Top candidate
Barley should lead the SPD in the European elections
Katarina Barley (SPD) is currently Vice President of the European Parliament. photo
© Philipp von Ditfurth/dpa
In the last European elections, the Social Democrats performed worse than ever. Nevertheless, the top candidate from back then should run for the German SPD: Katarina Barley.
The Vice President of the European Parliament, Katarina Barley is expected to lead the SPD as the top candidate in the 2024 European elections. The 54-year-old was unanimously nominated by the party leadership on Monday. “You are a convinced European, a passionate European,” said party leader Lars Klingbeil in Berlin about the SPD’s top woman in Brussels.

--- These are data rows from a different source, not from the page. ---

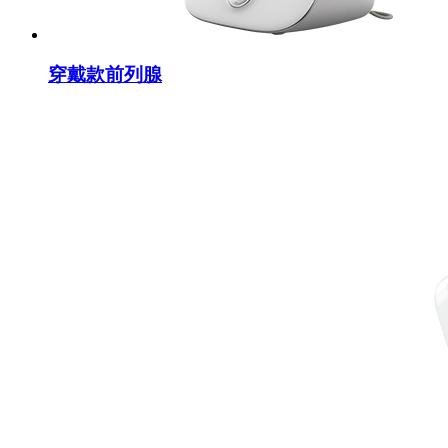
穿戴款前列腺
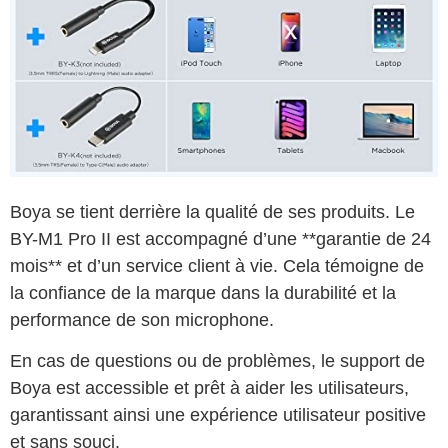
Boya se tient derrière la qualité de ses produits. Le
BY-M1 Pro II est accompagné d’une **garantie de 24
mois** et d’un service client à vie. Cela témoigne de
la confiance de la marque dans la durabilité et la
performance de son microphone.
En cas de questions ou de problèmes, le support de
Boya est accessible et prêt à aider les utilisateurs,
garantissant ainsi une expérience utilisateur positive
et sans souci.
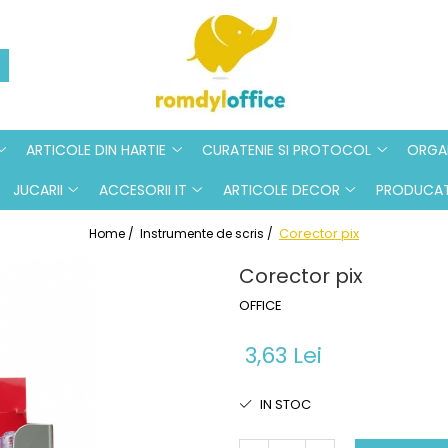
ARTICOLE DIN HARTIE
CURATENIE SI PROTOCOL
ORGAN
JUCARII
ACCESORII IT
ARTICOLE DECOR
PRODUCAT
Corector pix
Home /
Instrumente de scris /
Corector pix
OFFICE
3,63 Lei
IN STOC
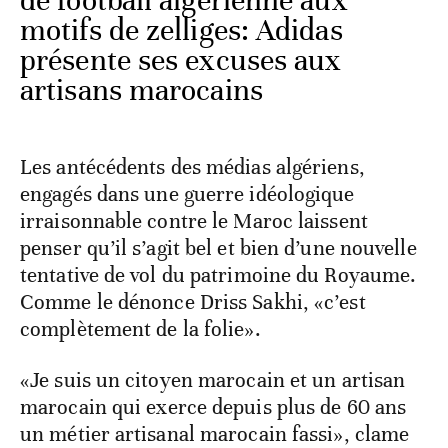
de football algérienne aux
motifs de zelliges: Adidas
présente ses excuses aux
artisans marocains
Les antécédents des médias algériens,
engagés dans une guerre idéologique
irraisonnable contre le Maroc laissent
penser qu’il s’agit bel et bien d’une nouvelle
tentative de vol du patrimoine du Royaume.
Comme le dénonce Driss Sakhi, «c’est
complètement de la folie».
«Je suis un citoyen marocain et un artisan
marocain qui exerce depuis plus de 60 ans
un métier artisanal marocain fassi», clame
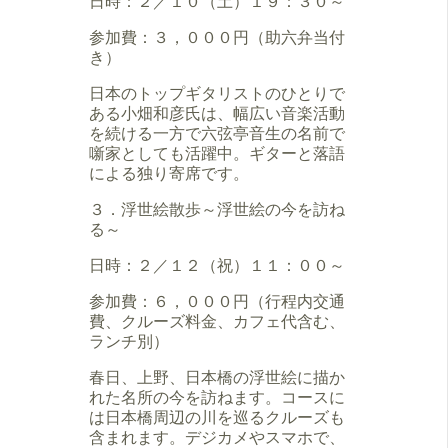
日時：２／１０（土）１９：３０～
参加費：３，０００円（助六弁当付
き）
日本のトップギタリストのひとりで
ある小畑和彦氏は、幅広い音楽活動
を続ける一方で六弦亭音生の名前で
噺家としても活躍中。ギターと落語
による独り寄席です。
３．浮世絵散歩～浮世絵の今を訪ね
る～
日時：２／１２（祝）１１：００～
参加費：６，０００円（行程内交通
費、クルーズ料金、カフェ代含む、
ランチ別）
春日、上野、日本橋の浮世絵に描か
れた名所の今を訪ねます。コースに
は日本橋周辺の川を巡るクルーズも
含まれます。デジカメやスマホで、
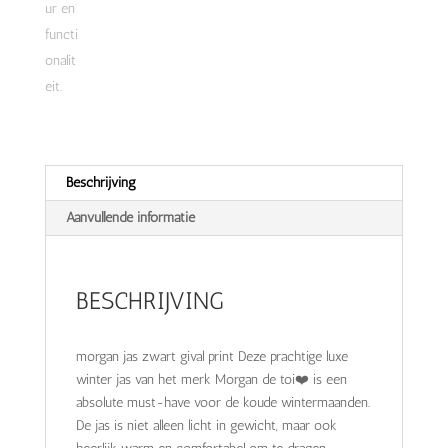
Beschrijving
Aanvullende informatie
BESCHRIJVING
morgan jas zwart gival print Deze prachtige luxe
winter jas van het merk Morgan de toi❤️ is een
absolute must-have voor de koude wintermaanden.
De jas is niet alleen licht in gewicht, maar ook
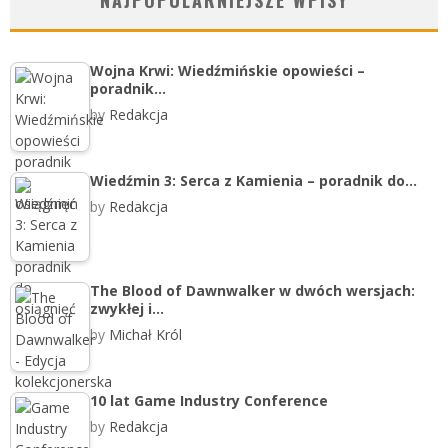
NAJPOPULARNIEJSZE WPISY
Wojna Krwi: Wiedźmińskie opowieści –
poradnik…
by
Redakcja
Wiedźmin 3: Serca z Kamienia – poradnik do…
by
Redakcja
The Blood of Dawnwalker w dwóch wersjach:
zwykłej i…
by
Michał Król
10 lat Game Industry Conference
by
Redakcja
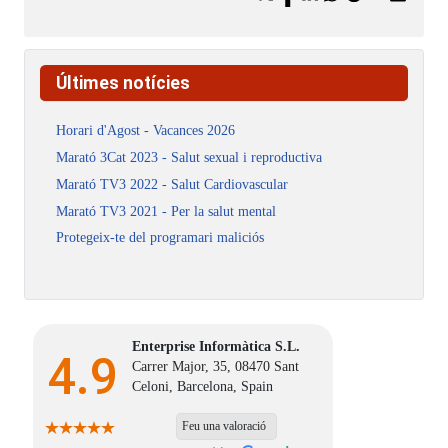
Últimes notícies
Horari d'Agost - Vacances 2026
Marató 3Cat 2023 - Salut sexual i reproductiva
Marató TV3 2022 - Salut Cardiovascular
Marató TV3 2021 - Per la salut mental
Protegeix-te del programari maliciós
Enterprise Informàtica S.L.
4.9
Carrer Major, 35, 08470 Sant
Celoni, Barcelona, Spain
Feu una valoració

Barley should once again become the face of the party in the European elections.
Klingbeil emphasized that the European elections would be a directional decision. “Europe has come under pressure in recent years,” he said. There are attacks on European values by right-wing populists, right-wing extremists and sometimes even conservatives. Barley himself warned against a move to the right. The political debate is becoming more and more intense, reason and decency are playing less and less of a role. But Europe needs exactly the opposite. The SPD is always firmly on the side of democracy, she assured.
Chancellor Olaf Scholz emphasized: “Europe is important for peace and security.” That is why it is so important that one can rely on the European institutions. That’s exactly what Barley stands for. “We are fighting for every single vote,” emphasized Scholz.
15.8 percent in the 2019 European elections
This is the second top candidate for the lawyer Barley; she also ran as German number one for the SPD in the 2019 European elections. At that time, the Social Democrats achieved their worst result ever with 15.8 percent.
Barley has operated relatively quietly in Brussels and Strasbourg over the past four years. As Vice-President of the European Parliament, she is automatically a member of the Bureau, which decides on financial, organizational and administrative issues. In addition, she can be commissioned by Parliament Speaker Roberta Metsola to represent Parliament on official occasions.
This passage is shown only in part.